Mike Daggett, site owner, is asking the county to foot most of the cost for upgrading the road from Level B to A - a $91,000 cost.
The supervisors seemed somewhat split on the issue. Some questioned why Emmet County taxpayers should pay for an upgrade of a road to a confinement that could take years for the county to recoup in property taxes while others noted the operation was economic development that could bring jobs to the county.
Supervisor Jon Martyr probably said it best when he said, "We need to determine too what our stance is going to be on all these issues and treat them consistently."
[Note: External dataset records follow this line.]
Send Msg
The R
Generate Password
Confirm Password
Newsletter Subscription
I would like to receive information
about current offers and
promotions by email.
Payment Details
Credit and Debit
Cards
There should be no difference in the way the county treats "local" and "outside" interests. After all, if you want to attract outside investors, you don't want to alienate them.
Similarly, if there's a request to build a road for any reason, whether it's for a housing development or for ag use, there needs to be a consistent policy that applies to everyone - Emmet County resident or anyone else.
The issue might be different, of course, if someone wanted to build a 12-unit housing development that would generate a lot more tax revenue than what could come from an ag operation.
But that's not the case. The supervisors have a valid concern regarding the payback for the road upgrade.
As long as everyone's treated fair and square, the board should be able to live with the decision they make.